In a related meeting before the ALM Workshop, NISO held a 1 day meeting to talk about altmetrics standards - check out the talks and some video here. One of the points Cameron Neylon made was a sad one => "...basic principle of scholarly publishing industry: no one will use anything built by another publisher" (quote around 2:04:45). PLOS makes great open source software for collecting and providing altmetrics via an API (see the output [here] and the feely available code here), but no other publishers will use it. During my talk titled Programmatic access for Altmetrics, I suggested that we can learn something from the open source community in that you can create a lot of value off of a common set of open source tools. The Public Knowledge Project (PKP) is using the PLOS created ALM app for publishers they interact with, which is promising. However, other publishers could leverage this software as well, providing easy access to altmetrics data to the publisher, and the community if they expose their API.

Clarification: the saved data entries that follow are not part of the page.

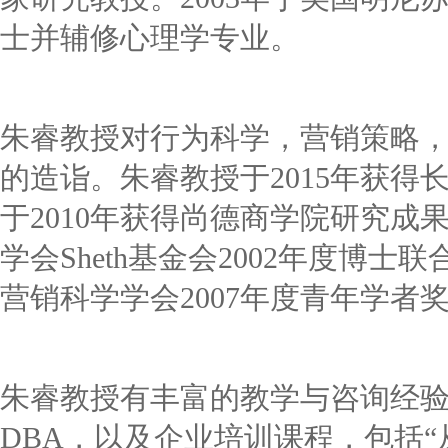
士并辅修心理学专业。
朱睿教授对行为科学，营销策略
的造诣。朱睿教授于2015年获得
于2010年获得尚德商学院研究成
学会Sheth基金会2002年度博
营销科学学会2007年度青年学者
朱睿教授有丰富的教学与咨询经验
DBA，以及企业培训课程，包括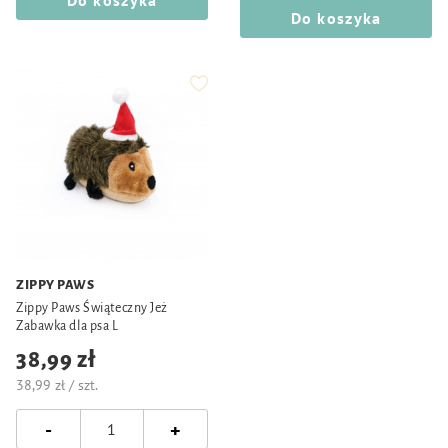
Do koszyka
Do koszyka
ZIPPY PAWS
Zippy Paws Świąteczny Jeż
Zabawka dla psa L
38,99 zł
38,99 zł / szt.
-
+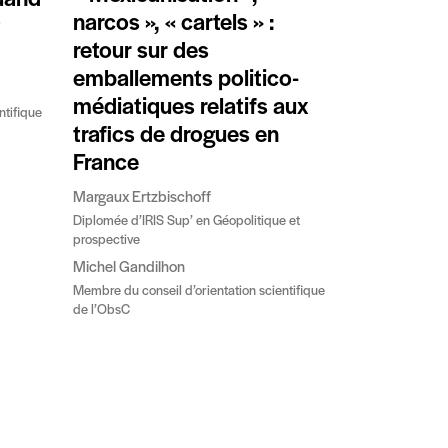
quand
narcos », « cartels » :
t
retour sur des
emballements politico-
médiatiques relatifs aux
ntifique
trafics de drogues en
France
Margaux Ertzbischoff
Diplomée d’IRIS Sup’ en Géopolitique et
prospective
Michel Gandilhon
Membre du conseil d’orientation scientifique
de l’ObsC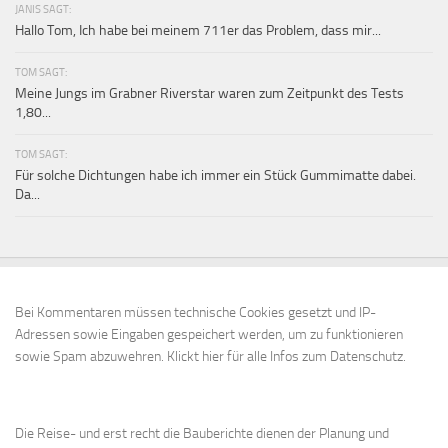
JANIS SAGT:
Hallo Tom, Ich habe bei meinem 711er das Problem, dass mir...
TOM SAGT:
Meine Jungs im Grabner Riverstar waren zum Zeitpunkt des Tests
1,80...
TOM SAGT:
Für solche Dichtungen habe ich immer ein Stück Gummimatte dabei.
Da...
Bei Kommentaren müssen technische Cookies gesetzt und IP-
Adressen sowie Eingaben gespeichert werden, um zu funktionieren
sowie Spam abzuwehren.
Klickt hier für alle Infos zum Datenschutz.
Die Reise- und erst recht die Bauberichte dienen der Planung und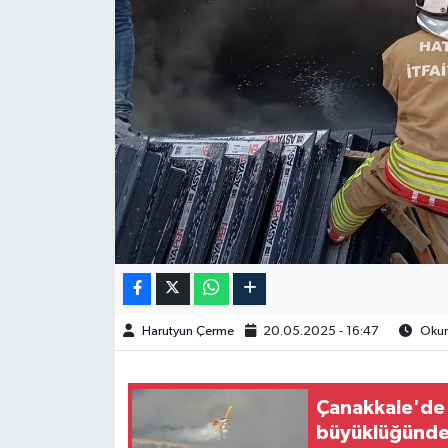
Spor
Burç Yorumları
Çocuk
Eğitim
Hava Durumu
Kadın
Harutyun Çerme
20.05.2025 - 16:47
Okunm
Kim kimdir?
Kültür Sanat
Çanakkale'de 
büyüklüğündek
Sağlık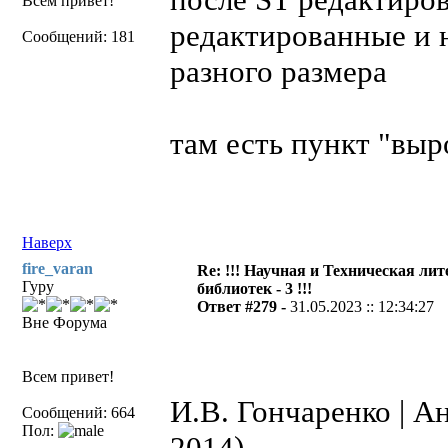
Всем привет!
редактированные и 
Сообщений: 181
разного размера
там есть пункт "выр
Наверх
fire_varan
Re: !!! Научная и Техническая ли
Гуру
библиотек - 3 !!!
Ответ #279 -
31.05.2023 :: 12:34:27
Вне Форума
Всем привет!
И.В. Гончаренко | А
Сообщений: 664
Пол:
2014)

We have working on an R library (uncreatively named
alm) to interact with the PLOS ALM API. Get it at CRAN, or from Github here. The awesome thing about anyone that uses the ALM software made by PLOS is that our package works out of the box for the new data source. All you have to do is change the base url in a function call. The url for the PLOS ALM API is http://alm.plos.org/api/v3/articles - changing that url is all that's needed:
Juan Alperin of PKP had installed the ALM software for a set of journals they work with, and during the data challenge on Saturday was able to interact with his altmetrics data using the alm package by simply changing the base url.
Hopefully more publishers will start using the PLOS ALM open source software - and they can use our software off the shelf.
My talk made the point that programmatic access to OPEN altmetrics data is important. Although most of the calls to get altmetrics data may come frome websites, it's important to provide programmatic access to altmetrics data for researchers, journalists, and anyone else that doesn't want to use the browser-excel-SAS-SigmaPlot-Word workflow. We don't want altmetrics to end up like text-mining data, do we?